Um único distribuidor se interessou em lançar o filme nos Estados Unidos.
No Brasil, também sintomaticamente, a falta de "estrelas" (e de visão) levou-o diretamente para um lançamento em DVD, até ser resgatado pelas nove indicações ao Oscar e ganhar tardiamente a tela grande.
Mas foram as vitórias nos prêmios dados pelas associações de críticos de Nova York e Los Angeles que deram a "Guerra ao Terror" a sua plena dimensão.
A partir daí, começou uma avalanche que culminou com os prêmios de melhor filme e direção no Bafta, o Oscar inglês.
Resta a pergunta: um filme na contramão da atual safra cinematográfica dos estúdios norte-americanos poderá ganhar o Oscar?
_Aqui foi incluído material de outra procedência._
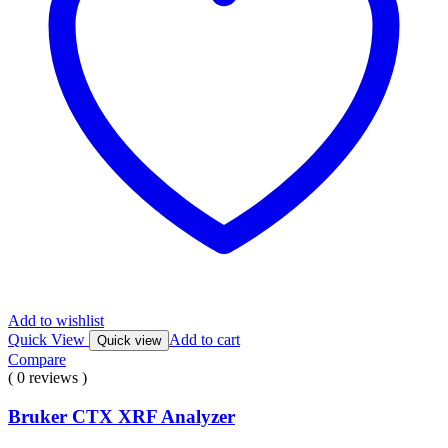
Add to wishlist
Quick View
Add to cart
Quick view
Compare
( 0 reviews )
Bruker CTX XRF Analyzer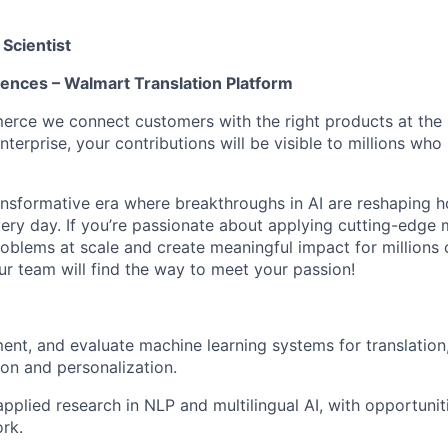
Scientist
iences – Walmart Translation Platform
ce we connect customers with the right products at the b
nterprise, your contributions will be visible to millions who 
transformative era where breakthroughs in AI are reshaping 
ery day. If you’re passionate about applying cutting-edge 
roblems at scale and create meaningful impact for millions 
ur team will find the way to meet your passion!
ent, and evaluate machine learning systems for translation, 
ion and personalization.
applied research in NLP and multilingual AI, with opportunit
rk.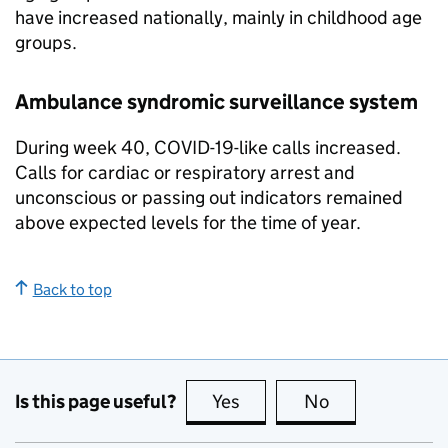
have increased nationally, mainly in childhood age
groups.
Ambulance syndromic surveillance system
During week 40, COVID-19-like calls increased.
Calls for cardiac or respiratory arrest and
unconscious or passing out indicators remained
above expected levels for the time of year.
Back to top
Is this page useful?
Yes
this page is useful
No
this page is no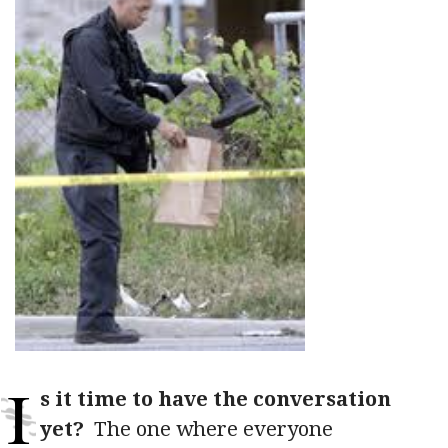
I
s it time to have the conversation
yet?
The one where everyone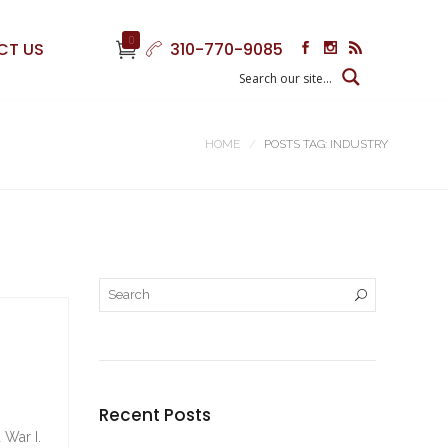
0
CT US
310-770-9085
HOME
POSTS TAG: INDUSTRY
Recent Posts
 War I.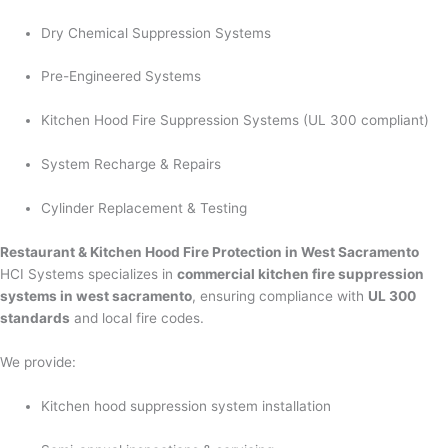
Dry Chemical Suppression Systems
Pre-Engineered Systems
Kitchen Hood Fire Suppression Systems (UL 300 compliant)
System Recharge & Repairs
Cylinder Replacement & Testing
Restaurant & Kitchen Hood Fire Protection in West Sacramento
HCI Systems specializes in
commercial kitchen fire suppression
systems in west sacramento
, ensuring compliance with
UL 300
standards
and local fire codes.
We provide:
Kitchen hood suppression system installation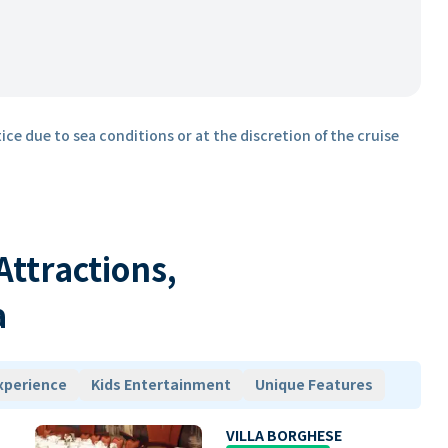
ice due to sea conditions or at the discretion of the cruise
 Attractions,
a
xperience
Kids Entertainment
Unique Features
VILLA BORGHESE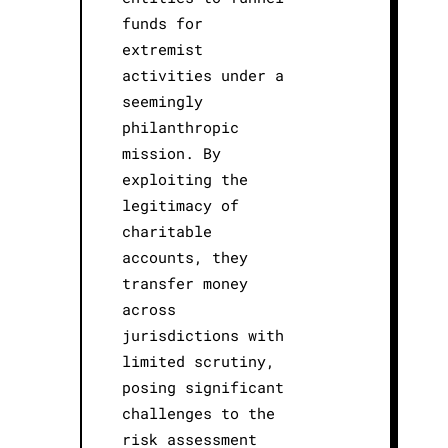
funds for
extremist
activities under a
seemingly
philanthropic
mission. By
exploiting the
legitimacy of
charitable
accounts, they
transfer money
across
jurisdictions with
limited scrutiny,
posing significant
challenges to the
risk assessment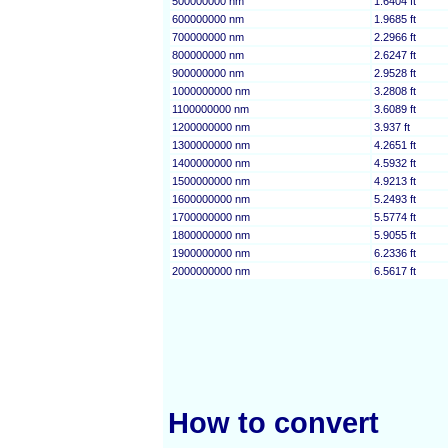
500000000 nm
1.6404 ft
600000000 nm
1.9685 ft
700000000 nm
2.2966 ft
800000000 nm
2.6247 ft
900000000 nm
2.9528 ft
1000000000 nm
3.2808 ft
1100000000 nm
3.6089 ft
1200000000 nm
3.937 ft
1300000000 nm
4.2651 ft
1400000000 nm
4.5932 ft
1500000000 nm
4.9213 ft
1600000000 nm
5.2493 ft
1700000000 nm
5.5774 ft
1800000000 nm
5.9055 ft
1900000000 nm
6.2336 ft
2000000000 nm
6.5617 ft
How to convert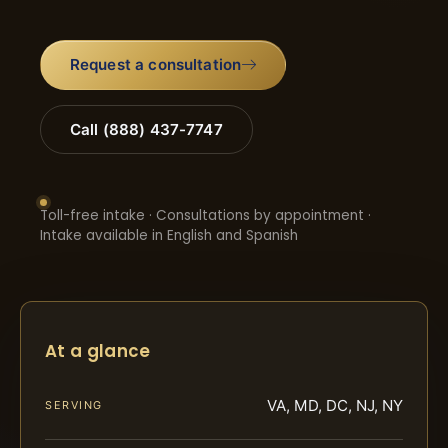
Request a consultation
Call (888) 437-7747
Toll-free intake · Consultations by appointment ·
Intake available in English and Spanish
At a glance
VA, MD, DC, NJ, NY
SERVING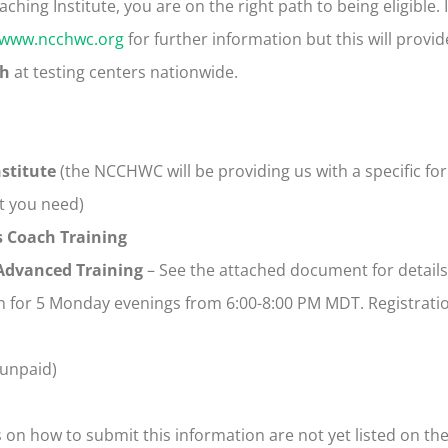
ing Institute, you are on the right path to being eligible. If 
www.ncchwc.org
for further information but this will provid
th
at testing centers nationwide.
nstitute
(the NCCHWC will be providing us with a specific fo
t you need)
s Coach Training
 Advanced Training
– See the attached document for details
n for 5 Monday evenings from 6:00-8:00 PM MDT. Registratio
unpaid)
s on how to submit this information are not yet listed on t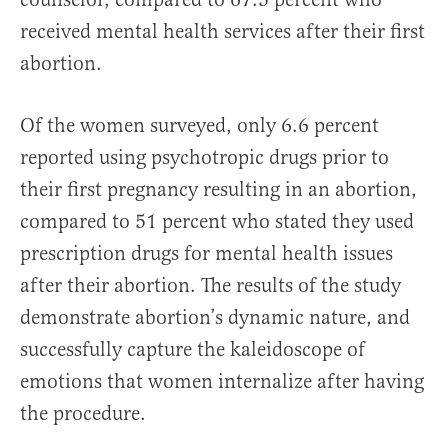
received mental health services after their first
abortion.
Of the women surveyed, only 6.6 percent
reported using psychotropic drugs prior to
their first pregnancy resulting in an abortion,
compared to 51 percent who stated they used
prescription drugs for mental health issues
after their abortion. The results of the study
demonstrate abortion’s dynamic nature, and
successfully capture the kaleidoscope of
emotions that women internalize after having
the procedure.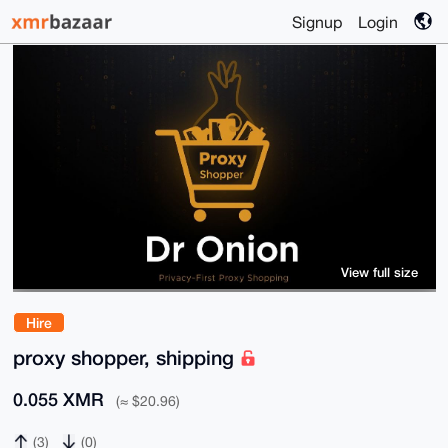
Signup
Login
View full size
Hire
proxy shopper, shipping
0.055 XMR
(≈ $20.96)
(3)
(0)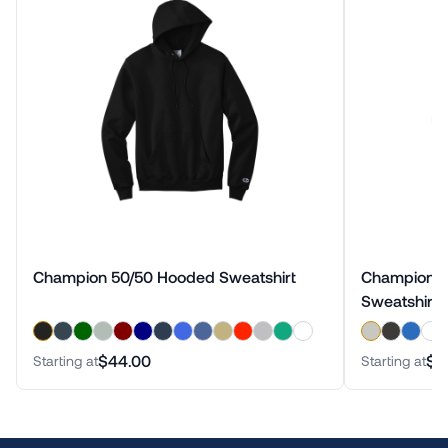
Champion 50/50 Hooded Sweatshirt
Champion Reverse Weave Crewneck
Sweatshirt
$44.00
$5
Starting at
Starting at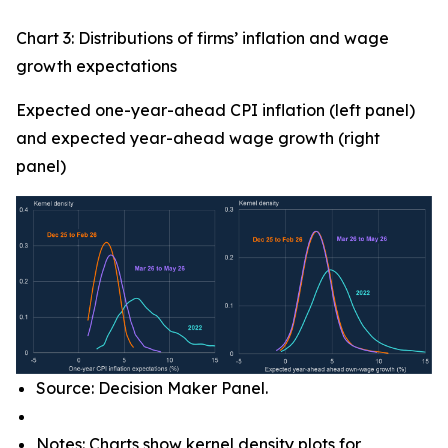
Chart 3: Distributions of firms’ inflation and wage
growth expectations
Expected one-year-ahead CPI inflation (left panel)
and expected year-ahead wage growth (right
panel)
Source: Decision Maker Panel.
Notes: Charts show kernel density plots for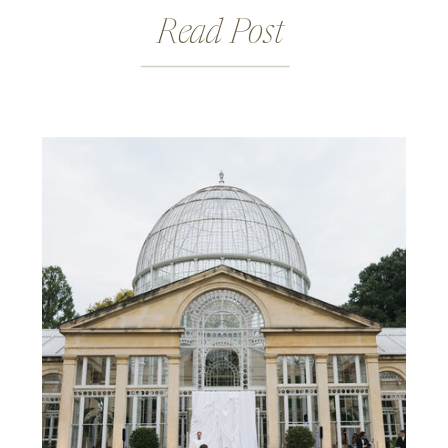
Read Post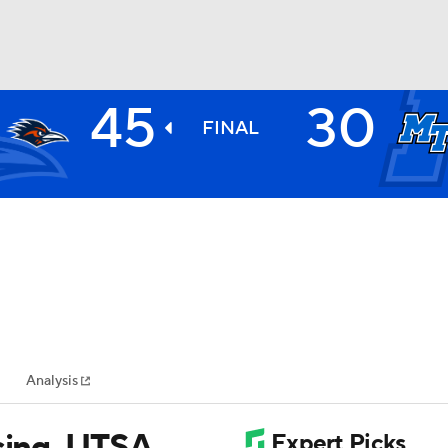
45
30
BA
FINAL
NHL
CAR
ympics
Analysis
MLV
ssing, UTSA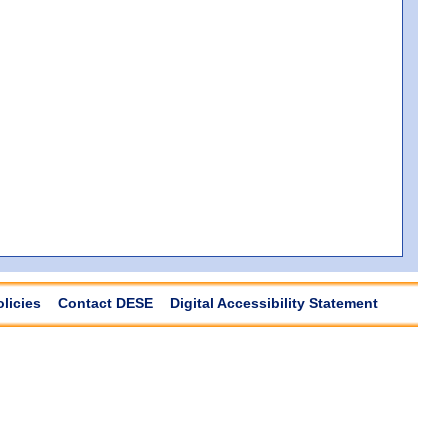
olicies
Contact DESE
Digital Accessibility Statement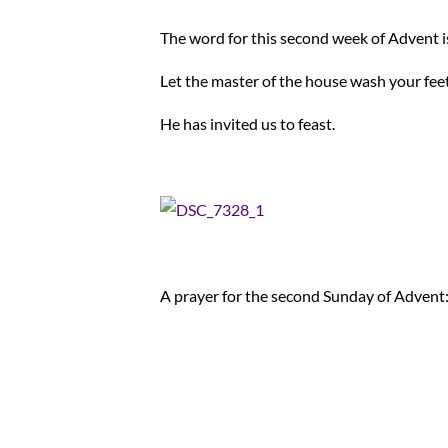
The word for this second week of Advent 
Let the master of the house wash your feet
He has invited us to feast.
A prayer for the second Sunday of Advent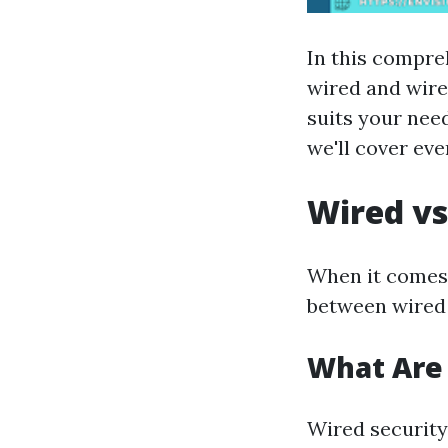
In this compreh
wired and wire
suits your need
we'll cover ev
Wired vs
When it comes 
between wired 
What Are
Wired security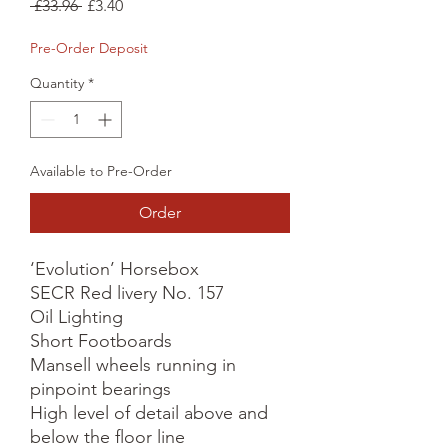
Regular
Sale
 £33.96 
£3.40
Price
Price
Pre-Order Deposit
Quantity
*
Available to Pre-Order
Order
‘Evolution’ Horsebox

SECR Red livery No. 157

Oil Lighting

Short Footboards

Mansell wheels running in 
pinpoint bearings

High level of detail above and 
below the floor line
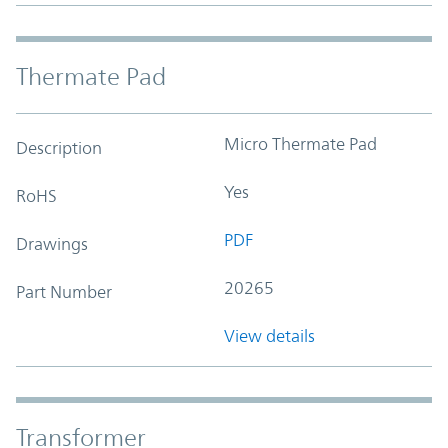
Thermate Pad
Micro Thermate Pad
Description
Yes
RoHS
PDF
Drawings
20265
Part Number
View details
Transformer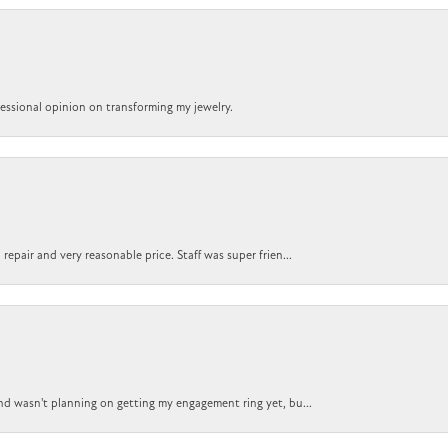
ofessional opinion on transforming my jewelry.
epair and very reasonable price. Staff was super frien...
nd wasn't planning on getting my engagement ring yet, bu...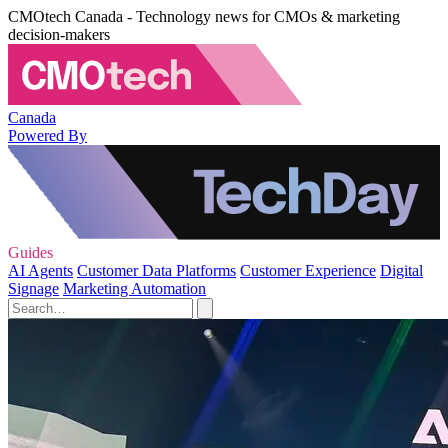
CMOtech Canada - Technology news for CMOs & marketing
decision-makers
Canada
Powered By
Guides
AI Agents
Customer Data Platforms
Customer Experience
Digital
Signage
Marketing Automation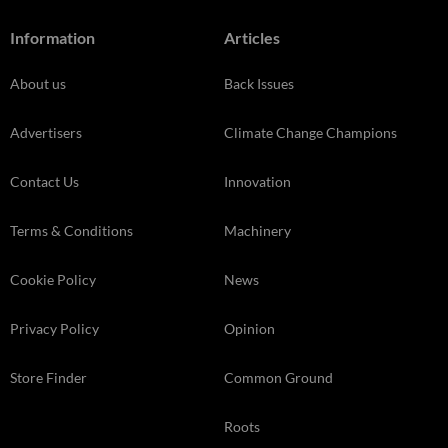
Information
Articles
About us
Back Issues
Advertisers
Climate Change Champions
Contact Us
Innovation
Terms & Conditions
Machinery
Cookie Policy
News
Privacy Policy
Opinion
Store Finder
Common Ground
Roots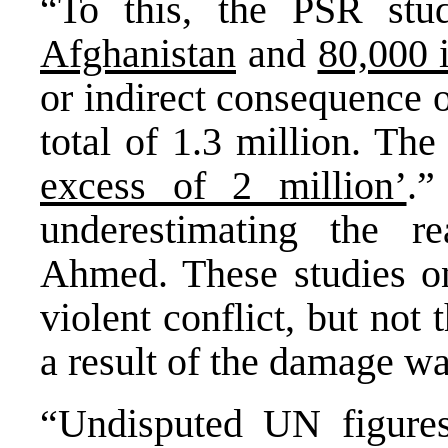
“To this, the PSR stu
Afghanistan
and
80,000 
or indirect consequence 
total of 1.3 million. The
excess of 2 million’
.”
underestimating the re
Ahmed. These studies on
violent conflict, but no
a result of the damage w
“Undisputed UN figure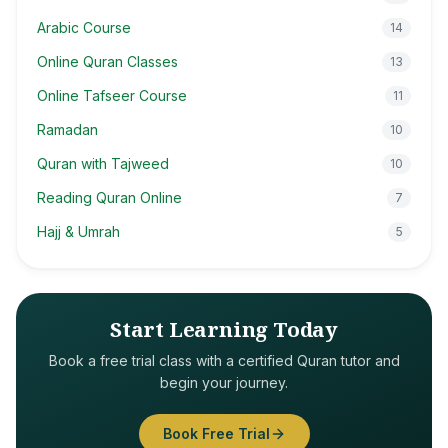
Arabic Course
14
Online Quran Classes
13
Online Tafseer Course
11
Ramadan
10
Quran with Tajweed
10
Reading Quran Online
7
Hajj & Umrah
5
Start Learning Today
Book a free trial class with a certified Quran tutor and
begin your journey.
Book Free Trial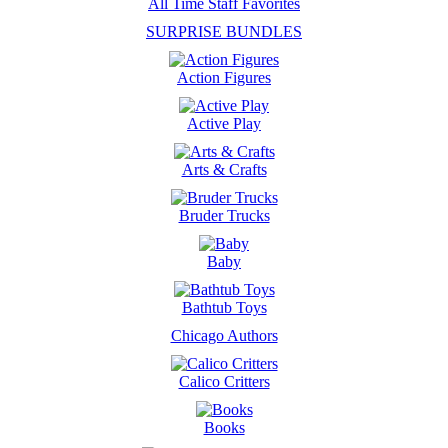
All Time Staff Favorites
SURPRISE BUNDLES
Action Figures
Active Play
Arts & Crafts
Bruder Trucks
Baby
Bathtub Toys
Chicago Authors
Calico Critters
Books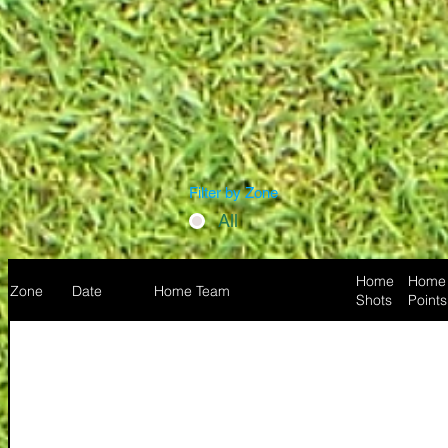
Filter by Zone
All
Home
Home
Zone
Date
Home Team
Shots
Points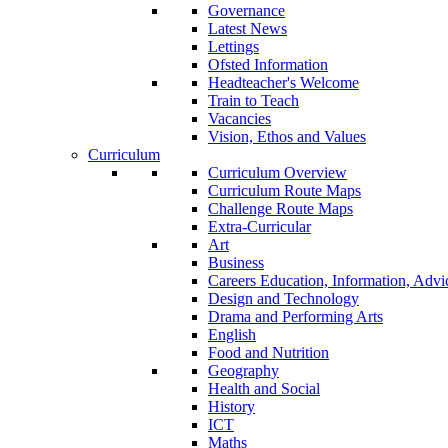
Governance
Latest News
Lettings
Ofsted Information
Headteacher's Welcome
Train to Teach
Vacancies
Vision, Ethos and Values
Curriculum
Curriculum Overview
Curriculum Route Maps
Challenge Route Maps
Extra-Curricular
Art
Business
Careers Education, Information, Adv
Design and Technology
Drama and Performing Arts
English
Food and Nutrition
Geography
Health and Social
History
ICT
Maths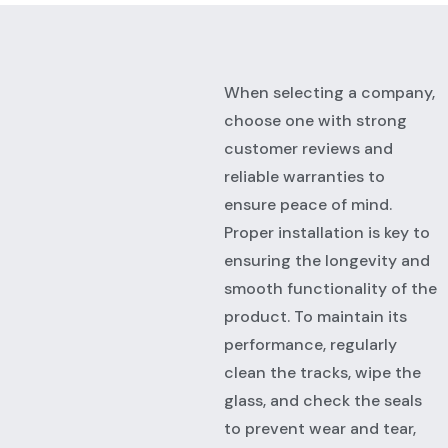
When selecting a company,
choose one with strong
customer reviews and
reliable warranties to
ensure peace of mind.
Proper installation is key to
ensuring the longevity and
smooth functionality of the
product. To maintain its
performance, regularly
clean the tracks, wipe the
glass, and check the seals
to prevent wear and tear,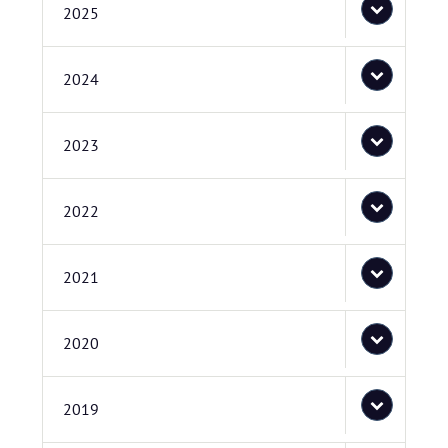
2025
2024
2023
2022
2021
2020
2019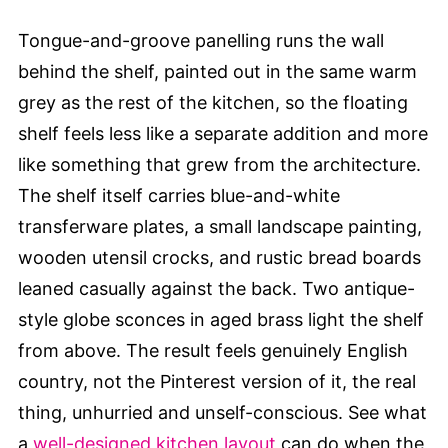
Tongue-and-groove panelling runs the wall
behind the shelf, painted out in the same warm
grey as the rest of the kitchen, so the floating
shelf feels less like a separate addition and more
like something that grew from the architecture.
The shelf itself carries blue-and-white
transferware plates, a small landscape painting,
wooden utensil crocks, and rustic bread boards
leaned casually against the back. Two antique-
style globe sconces in aged brass light the shelf
from above. The result feels genuinely English
country, not the Pinterest version of it, the real
thing, unhurried and unself-conscious. See what
a
well-designed kitchen layout
can do when the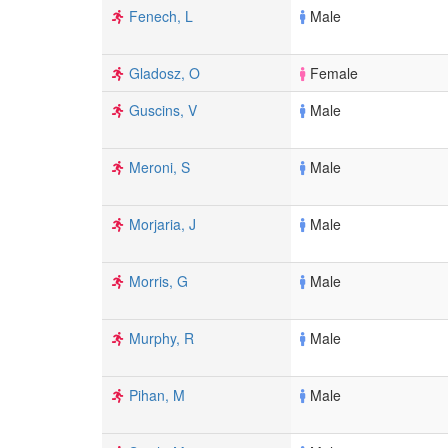
Fenech, L
Male
Gladosz, O
Female
Guscins, V
Male
Meroni, S
Male
Morjaria, J
Male
Morris, G
Male
Murphy, R
Male
Pihan, M
Male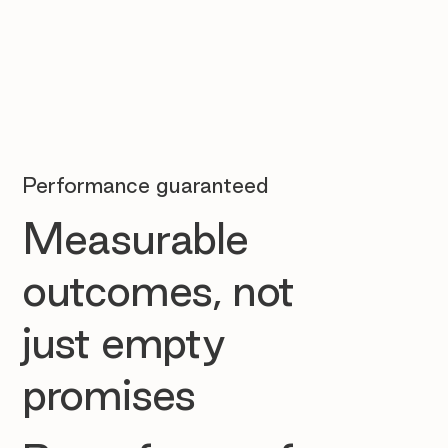
Performance guaranteed
Measurable
outcomes, not
just empty
promises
Não menos significativo: nem mesmo a ampliação do número de cinco para dez longas selecionados na categoria de melhor filme permitiu a inclusão de dois filmes "estrangeiros" excepcionais nesse clube. "A Fita Branca", obra-prima de Haneke e para muitos o melhor filme do ano, e "O Profeta", o excelente filme de Jacques Audiard, mereciam ter ultrapassado o território restrito do melhor filme estrangeiro. Só a marcante fotografia de Christian Berger para "A Fita Branca" foi reconhecida.
Aí residem, talvez, as maiores injustiças desta versão do Oscar: a não inclusão de Haneke como melhor diretor e roteirista e de Audiard na categoria de melhor roteiro original. No caso de "A Fita Branca", Haneke recebeu ajuda decisiva do roteirista Jean Claude Carrière. O ceticismo luminoso deste amplia a ressonância do filme e, de quebra, engrandece a obra de Haneke. A inocência do jovem professor que narra a história torna aceitável a perda de inocência das crianças do filme.
Magistral.
Aconteça o que acontecer, o Oscar 2010 ficará na história graças ao número de grandes filmes em competição, em oposição à mediocridade da edição passada, vencida por um forte candidato a pior filme da década ("Quem Quer Ser um Milionário?"). 2010 será lembrado por sua excelente safra. Além dos filmes de Bigelow, de Haneke e de Audiard, há também o melhor filme de Tarantino, "Bastardos Inglórios", sério candidato ao prêmio máximo da Academia, com ótimas atuações e uma refinada homenagem a Sergio Leone no alargamento do tempo e do espaço; um irmãos Coen de grande originalidade e uma excelente animação de Wes Anderson.
Em meio à crise salvaram-se, para a surpresa de muitos, os filmes mais essenciais e autorais. E mesmo se "Avatar" vier a levar a estatueta mais cobiçada da noite, ninguém poderá negar que o Oscar terá sido dado a um filme de autor.
Quem mais teria a capacidade e a obsessão necessárias para inventar aquele universo e torná-lo crível, se não James Cameron?